Teen comedies are what they are and if you know that going into it, you will come out better in the long run. So Accepted is just that, a teen comedy with some interesting aspects. The basic plot of the movie is that a kid and some of his friends don’t get into college so they start their own, including a functioning website. The end result, a whole bunch of the losers and geeks of the world show up for orientation and pay their dues and the South Harmon Institute of Technology is born. (Pay attention to their initials. It is a running gag through the movie.)

What I like about it: It wasn’t over the top in terms of sexuality. Sure, there is some of it there but nothing horrendous that I recall. It is definitely funny and Lewis Black is hilarious. And believe it or not, I think the movie really makes an excellent point about education in America. The long and the short of it is that education has essentially become the regurgitation of facts so you can go to college, regurgitate some more facts and get a job making lots of money. But there is no actual education happening. That is why at my last church, the honors kids all read the Cliff Notes rather than the actual books. They got degrees but I am not sure that the Coweta County schools gave them an education.

What I didn’t like about it: For a teen movie, it was funny. It used stereotypes. Basically, if you are very PC, then this kind of movie will always offend you. If you can lighten up, then it is okay.

John Tucker Must Die
Sue me, I was bored and I don’t have cable yet.

Essentially this movie was a way lame, tamed down attempt at looking at high school life and how to navigate it. The basic plot is that John Tucker is the star everything at this school and dates and sleeps with girls from different cliques, telling them all that each of them is his girlfriend. They all find out and plot a revenge using the new nerdy girl as bait.

What I like about it: It is okay. Towards the end there are actually some pretty profound little speeches that I can see using as movie clips in youth group one day. But, it has been done better and in other places. The speeches from Can’t Buy Me Love (“Nerds, jocks. My side, your side. It's all BS. Its hard enough just trying to be yourself.”) or Angus (“But most of them walk through these halls EVERY DAY, never telling anybody what they really think, or feel, or believe, because people like you, NORMAL people like YOU, have them TERRIFIED of being who they REALLY are. If YOU'RE normal, what does that make all of them? So which is it, Rick? Are you normal? Or are you just one of us?”)

What I didn’t like: Teen skanks. I just really, really don’t get what makes teenage girls feel so worthless that they would value a movie like this. (A teenage girl I know calls this “the best movie ever.”) Essentially the end of the movie is that John Tucker is okay now because he tells the girls that he is sleeping with other girls. (And these are the “winner” girls.”) And this country wonders why teenage girls have self-esteem issues.

So today I went to see the new Marky Mark movie. (He can cry Mark Wahlberg all he wants, but I will always know him as Marky Mark.C’mon, c’mon, feel the vibrations.")

Basic plot: A guy from South Philly tries to make the Philadelphia Eagles during the early 1970s.
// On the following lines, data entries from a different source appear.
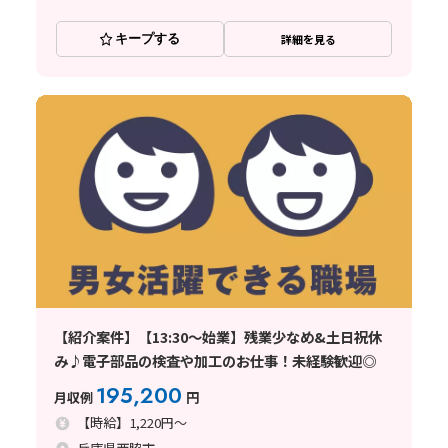
キープする
詳細を見る
【紹介案件】【13:30～始業】残業少なめ&土日祝休
み♪電子部品の検査や加工のお仕事！未経験歓迎◎
195,200
月収例
円
【時給】1,220円～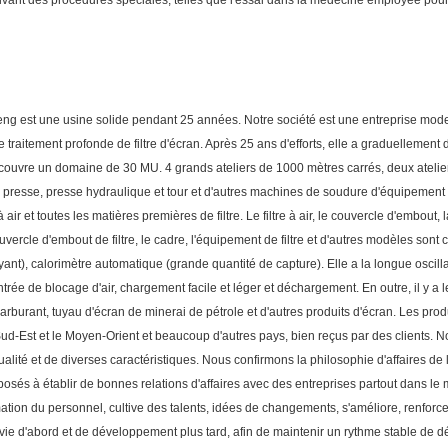
s suivant des procédures spéciales, telles que l'essai dans la médecine employée pou
feng est une usine solide pendant 25 années. Notre société est une entreprise mod
ie de traitement profonde de filtre d'écran. Après 25 ans d'efforts, elle a graduellem
ne couvre un domaine de 30 MU. 4 grands ateliers de 1000 mètres carrés, deux ateli
esse, presse hydraulique et tour et d'autres machines de soudure d'équipement de
ir et toutes les matières premières de filtre. Le filtre à air, le couvercle d'embout, la 
vercle d'embout de filtre, le cadre, l'équipement de filtre et d'autres modèles sont
toyant), calorimètre automatique (grande quantité de capture). Elle a la longue oscill
rée de blocage d'air, chargement facile et léger et déchargement. En outre, il y a les 
 carburant, tuyau d'écran de minerai de pétrole et d'autres produits d'écran. Les prod
u Sud-Est et le Moyen-Orient et beaucoup d'autres pays, bien reçus par des clients. N
alité et de diverses caractéristiques. Nous confirmons la philosophie d'affaires de l
osés à établir de bonnes relations d'affaires avec des entreprises partout dans l
rmation du personnel, cultive des talents, idées de changements, s'améliore, renforce
vie d'abord et de développement plus tard, afin de maintenir un rythme stable de 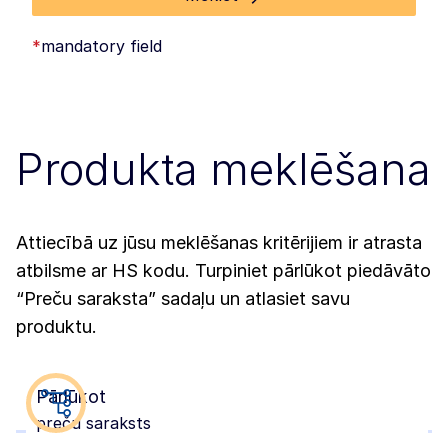
*
mandatory field
Produkta meklēšana
Attiecībā uz jūsu meklēšanas kritērijiem ir atrasta
atbilsme ar HS kodu. Turpiniet pārlūkot piedāvāto
“Preču saraksta” sadaļu un atlasiet savu
produktu.
Pārlūkot
preču saraksts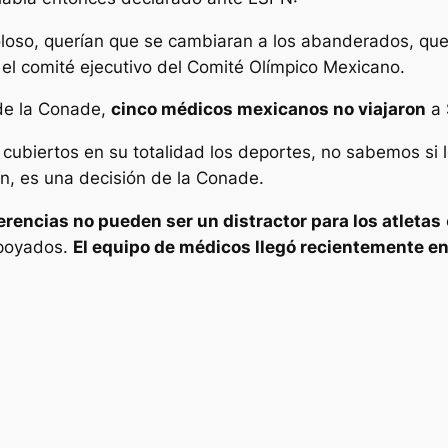
oloso, querían que se cambiaran a los abanderados, que
 el comité ejecutivo del Comité Olímpico Mexicano.
de la Conade,
cinco médicos mexicanos no viajaron
a 
cubiertos en su totalidad los deportes, no sabemos si 
ón, es una decisión de la Conade.
erencias no pueden ser un distractor para los atletas
apoyados.
El equipo de médicos llegó recientemente en 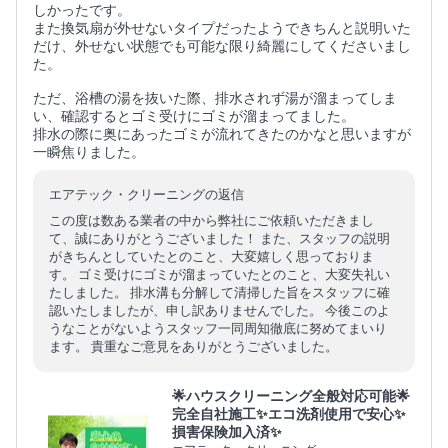
しかったです。
また換気扇が外せないタイプだったようできちんと説明いた
だけ、外せない状態でも可能な限り綺麗にしてくださいまし
た。
ただ、浴槽の湯を抜いた際、排水されず湯が溜まってしま
い、確認するとゴミ受けにゴミが溜まってました。
排水の際に奥にあったゴミが流れてきたのかなと思いますが
一瞬焦りました。
エアテック・クリーニングの返信
この度は数ある業者の中から弊社にご依頼いただきまし
て、誠にありがとうございました！ また、スタッフの説明
がきちんとしていたとのこと、大変嬉しく思っておりま
す。 ゴミ受けにゴミが溜まっていたとのこと、大変失礼い
たしました。 排水溝も分解して清掃した旨をスタッフに確
認いたしましたが、申し訳ありませんでした。 今後このよ
うなことがないようスタッフ一同周知徹底に努めてまいり
ます。 貴重なご意見をありがとうございました。
🌟ハウスクリーニング全般対応可能🌟
完全自社施工✨エコ洗剤使用で安心✨
損害保険加入済✨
It is about his quest to be on the team and be a part of something big for the people of his neighborhood.

What I liked: It is a good, real, true story. So I am a sucker for those. It is a football movie, which in general I like, even the bad ones. The soundtrack is really, really phenomenal and the editing, especially in the opening sequence set to a Jim Croce song does a fantastic job of setting the scene for the rest of the movie. Marky Mark was okay, which has always been true except when he made it on to the list of "Guys Who Play Psychopaths because They May Well Be One" from the film Fear. Greg Kinnear does a really, really fantastic job as Dick Vermeil. It is just a good, clean, feel-good story.

What I didn’t like: It was a bit over the top at times. A bit long. On the whole a good flick.

What is on tap this week:
The new season of Veronica Mars came out on DVD last week. So needless to say, I will be using my Netflix account to run through those discs. And maybe some 24. Plus I need to save some cash.